FILE PHOTO: Federal Reserve Chairman Powell holds a news conference in Washington

(Reuters) – Americans’ confidence in Federal Reserve Chair Jerome Powell’s economic stewardship has skidded to the lowest of any recent U.S. central bank head, according to a Gallup poll released Tuesday that also showed broad doubts about the country’s economic leadership overall.

Just 36% of respondents to a Gallup poll taken last month said they had either a “great deal” or “fair amount” of confidence in Powell.

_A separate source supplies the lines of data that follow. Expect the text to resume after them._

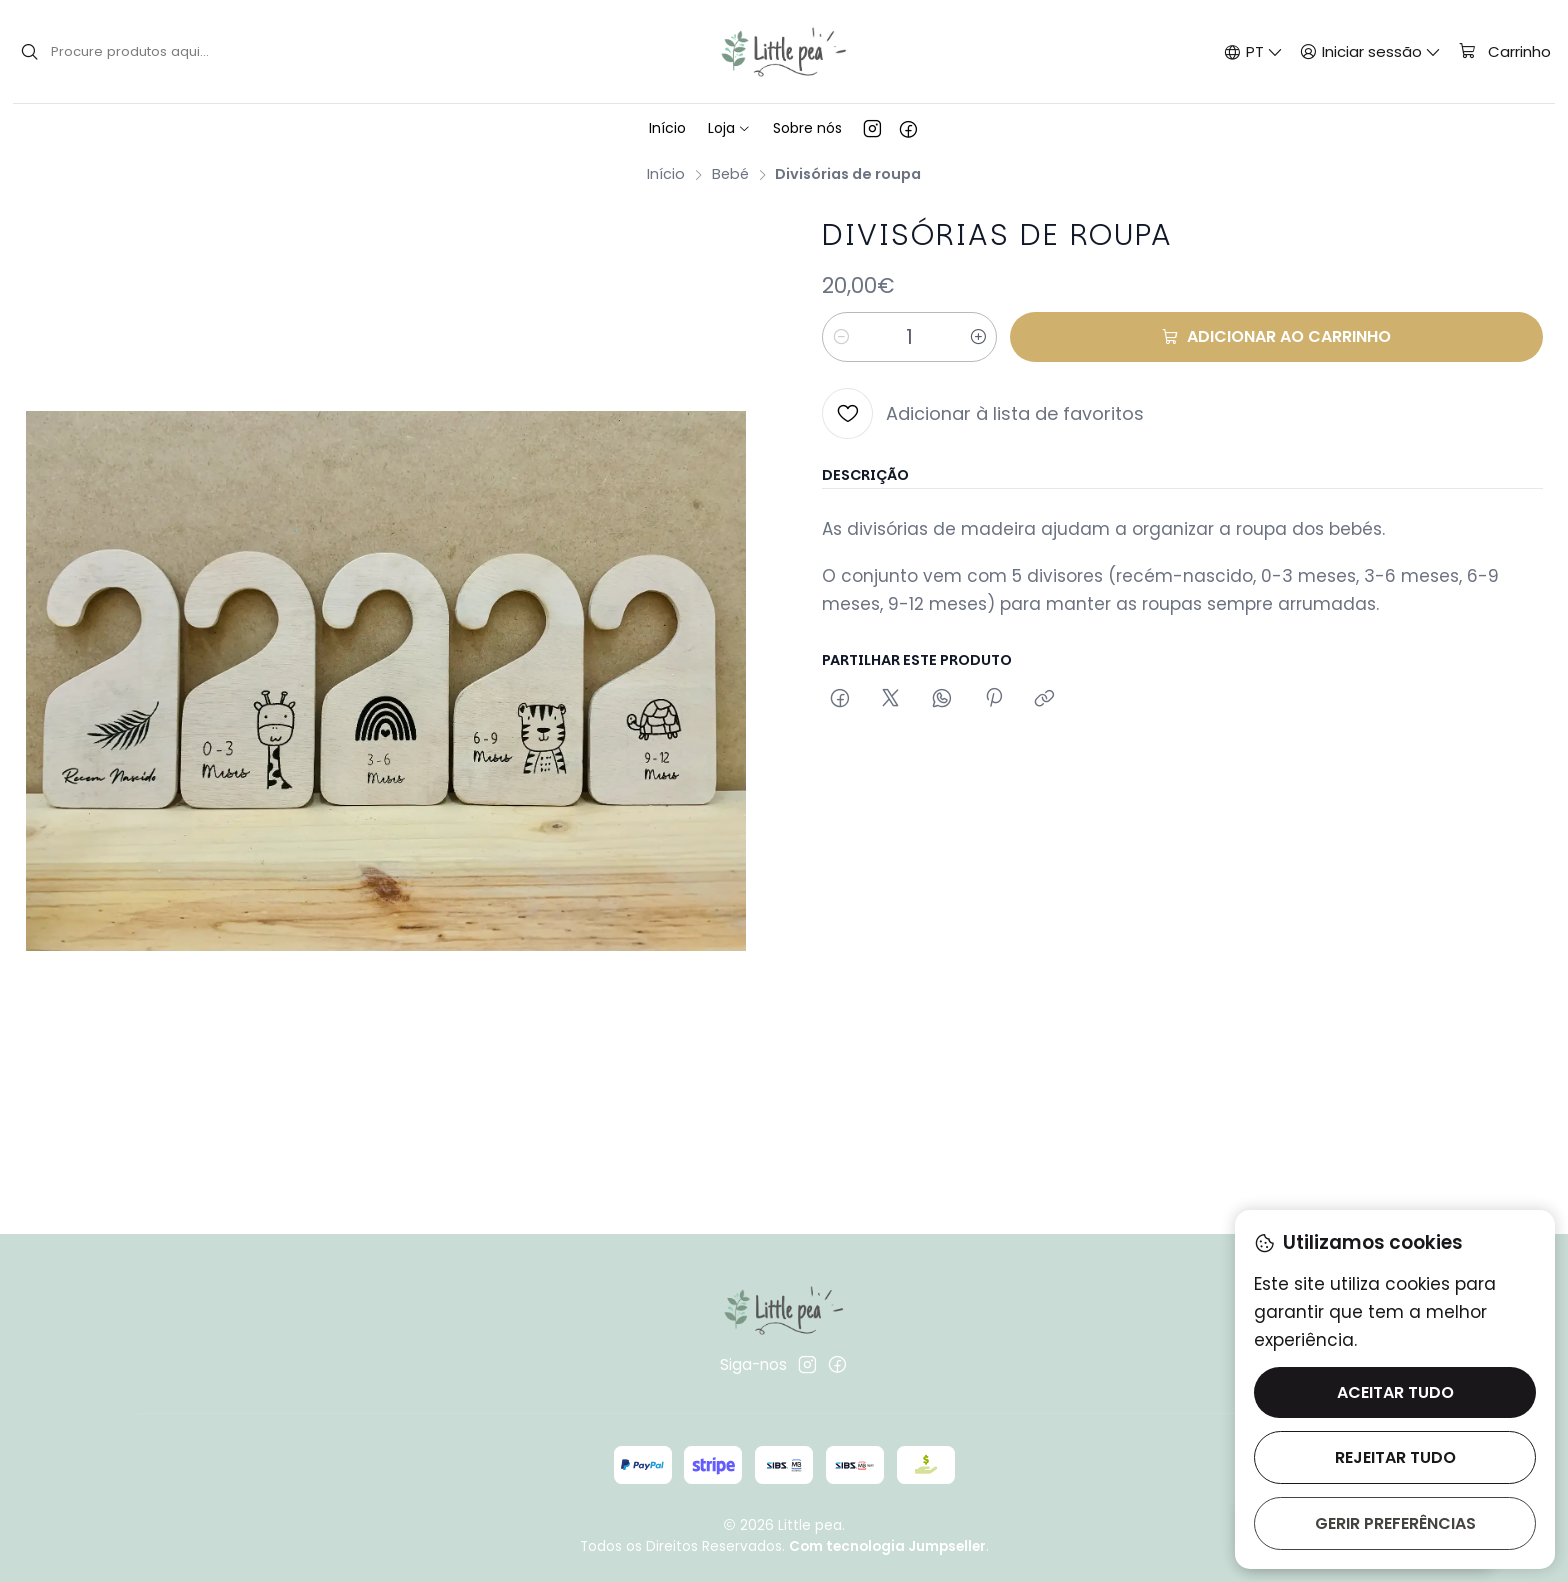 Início (666, 174)
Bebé (730, 174)
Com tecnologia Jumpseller (887, 1546)
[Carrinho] (1504, 52)
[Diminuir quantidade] (841, 337)
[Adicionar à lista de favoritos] (983, 413)
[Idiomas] (1253, 51)
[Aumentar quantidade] (978, 337)
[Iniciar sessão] (1371, 51) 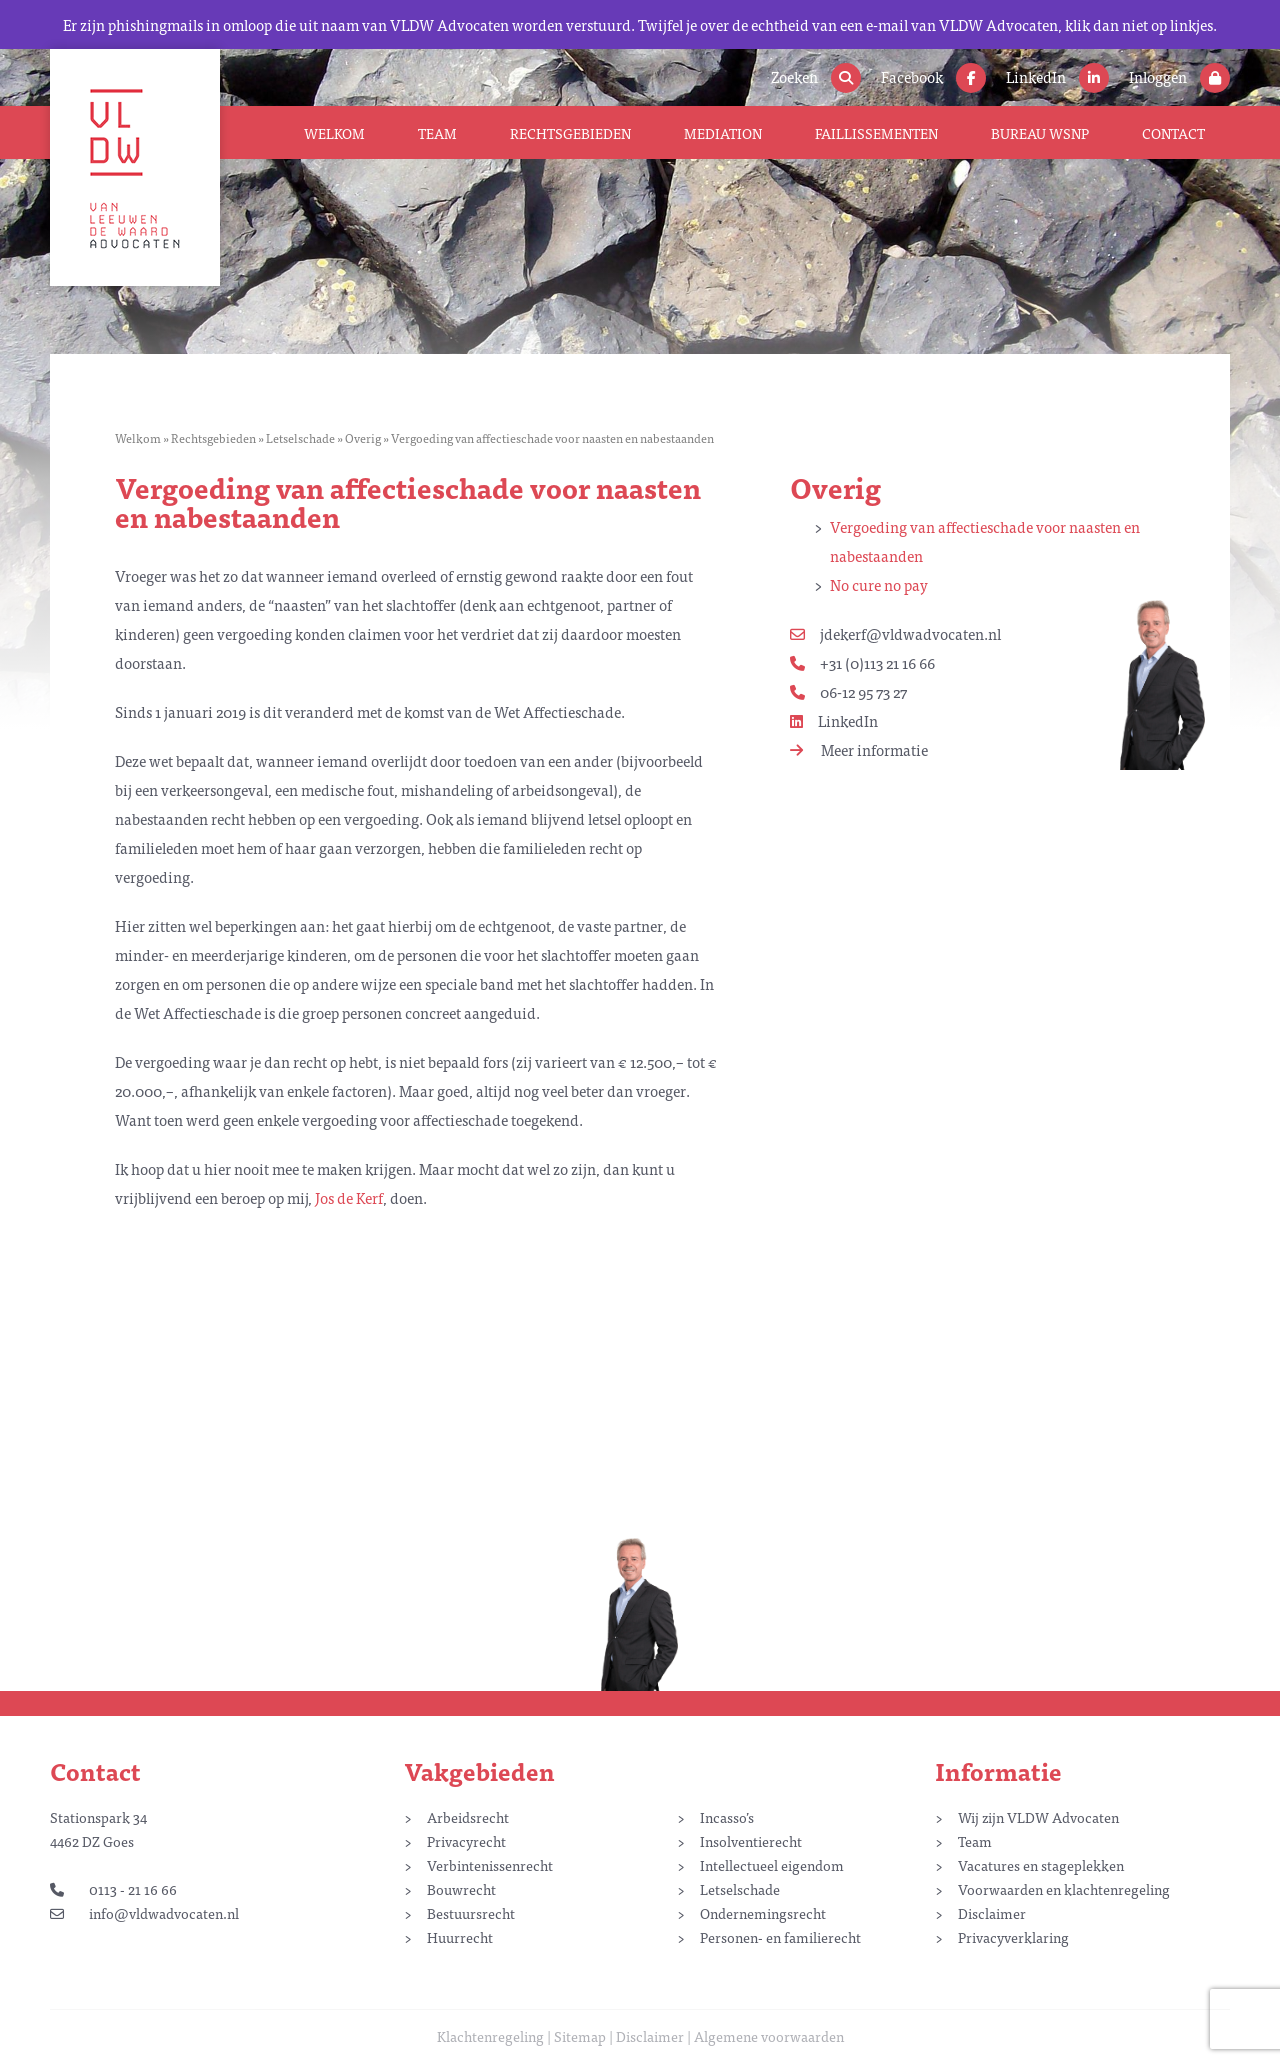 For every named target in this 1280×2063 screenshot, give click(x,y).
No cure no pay (879, 584)
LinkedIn (834, 720)
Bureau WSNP (1040, 133)
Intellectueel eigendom (772, 1865)
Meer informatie (859, 749)
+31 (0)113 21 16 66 (862, 662)
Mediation (723, 133)
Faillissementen (876, 133)
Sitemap (580, 2036)
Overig (363, 438)
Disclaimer (992, 1913)
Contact (1173, 133)
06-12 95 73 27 (848, 691)
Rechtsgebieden (570, 133)
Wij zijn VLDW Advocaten (1038, 1817)
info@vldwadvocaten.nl (144, 1913)
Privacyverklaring (1013, 1937)
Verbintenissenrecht (490, 1865)
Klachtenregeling (490, 2036)
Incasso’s (727, 1817)
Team (437, 133)
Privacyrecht (466, 1841)
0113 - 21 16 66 (113, 1889)
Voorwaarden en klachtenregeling (1064, 1889)
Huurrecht (460, 1937)
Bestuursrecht (471, 1913)
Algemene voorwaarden (769, 2036)
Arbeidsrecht (468, 1817)
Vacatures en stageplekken (1041, 1865)
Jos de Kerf (349, 1197)
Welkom (334, 133)
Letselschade (300, 438)
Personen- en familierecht (780, 1937)
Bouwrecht (461, 1889)
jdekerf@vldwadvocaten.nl (895, 633)
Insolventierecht (751, 1841)
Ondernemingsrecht (763, 1913) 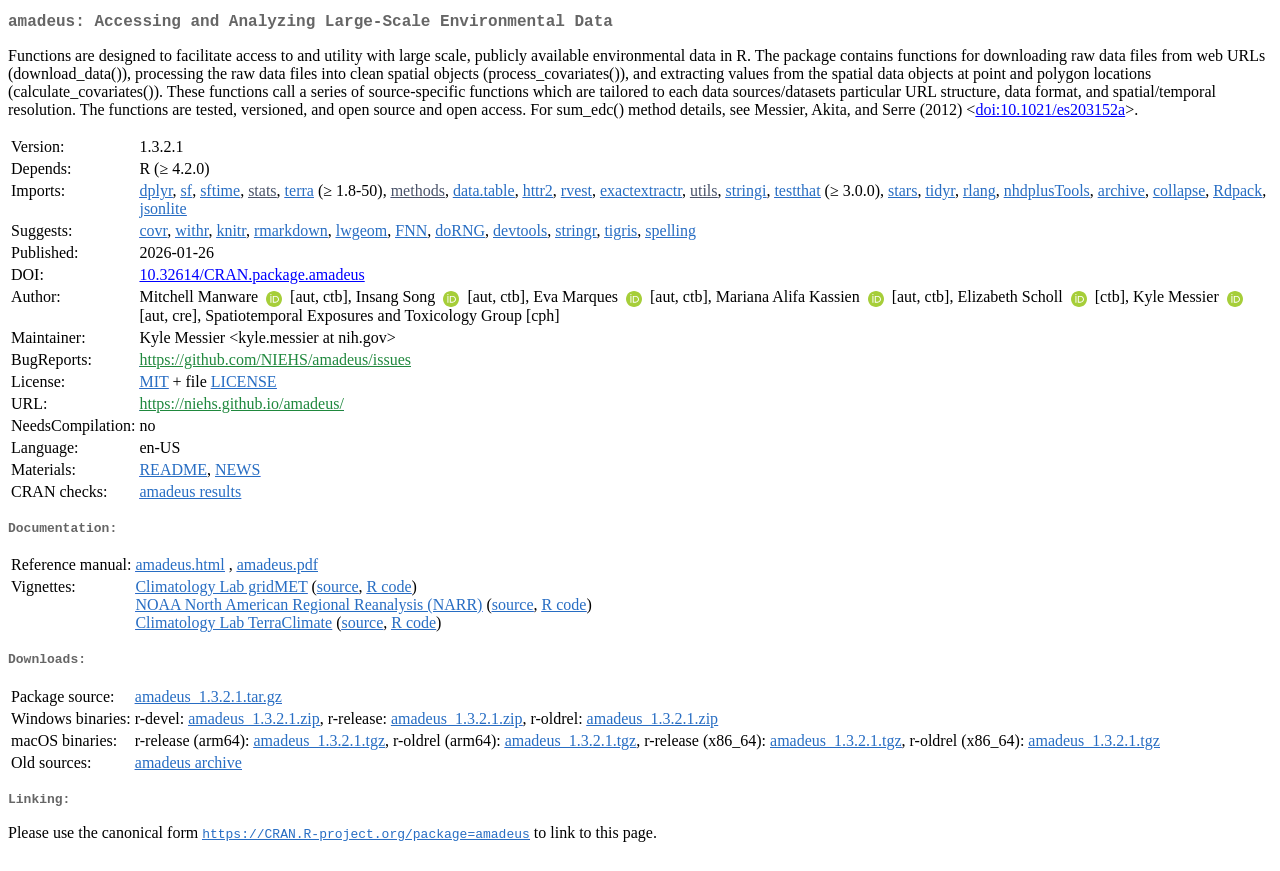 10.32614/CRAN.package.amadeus (251, 278)
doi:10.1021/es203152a (1050, 113) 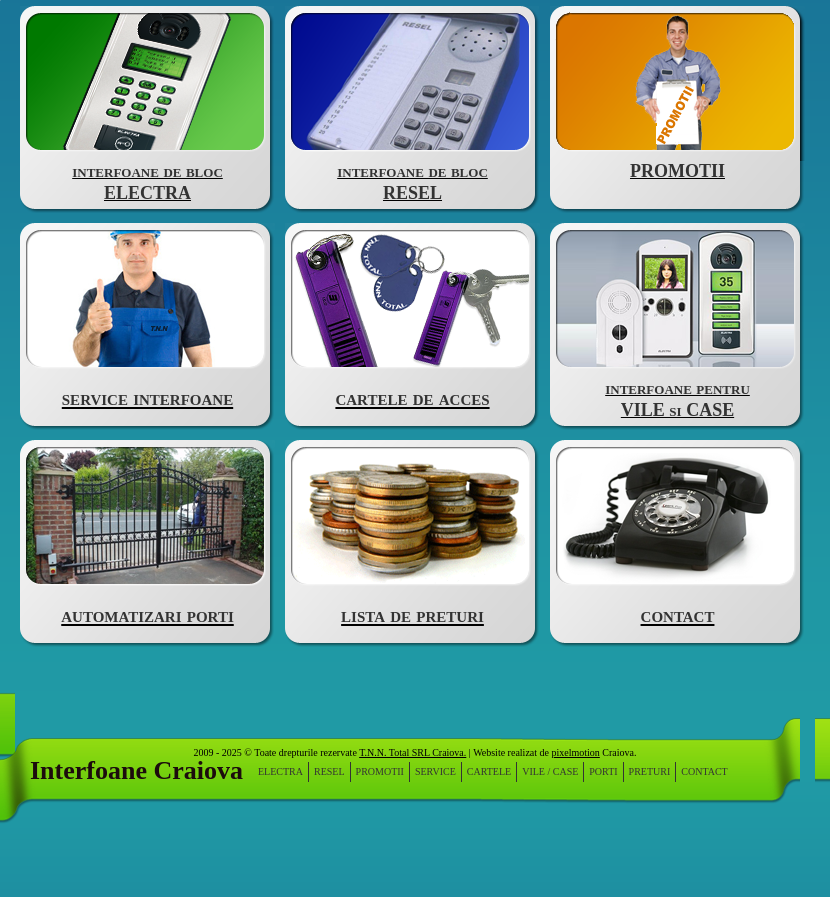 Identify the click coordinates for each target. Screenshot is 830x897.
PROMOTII (380, 772)
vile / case (550, 772)
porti (603, 772)
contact (704, 772)
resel (329, 772)
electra (280, 772)
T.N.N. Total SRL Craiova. (412, 752)
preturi (650, 772)
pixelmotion (575, 752)
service (435, 772)
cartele (489, 772)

That was the lowest of any Fed chair since Gallup began the annual survey in 2001 when Alan Greenspan was in charge; the previous low was 37% for Janet Yellen, now Treasury secretary, during her first year as the central bank leader in 2014.

Powell’s confidence ratings among the public have tumbled by more than 20 percentage points from 2020, when in the early days of the coronavirus pandemic the U.S. public had the greatest confidence in him than in any Fed chair since Greenspan in 2004.

That downswing has played out alongside a surge in inflation that Powell and other economic leaders were slow to recognize and take action against.

After initially seeing inflation as a “transitory” problem that would sort itself out without the need for a major response from the Fed, Powell has in the last year orchestrated the swiftest rise in interest rates in a generation and inflation remains well above the central bank’s targeted level.

Powell, though, was not alone in seeing the U.S. public lose faith in his capabilities.

Confidence in President Joe Biden’s economic leadership slid to the lowest of his presidency at 35%, down from 40% last year and 57% in 2021 shortly after he took office.

Meanwhile, the public’s confidence in Yellen as Treasury secretary dropped to 37% from 54% two years earlier, the last time Gallup polled on that position.

The poll also found declining confidence in congressional leaders from both parties.

The poll was conducted between April 3 and 25 and included a random sample of 1,013 U.S. adults and had a “margin of sampling error” of plus or minus 4 percentage points.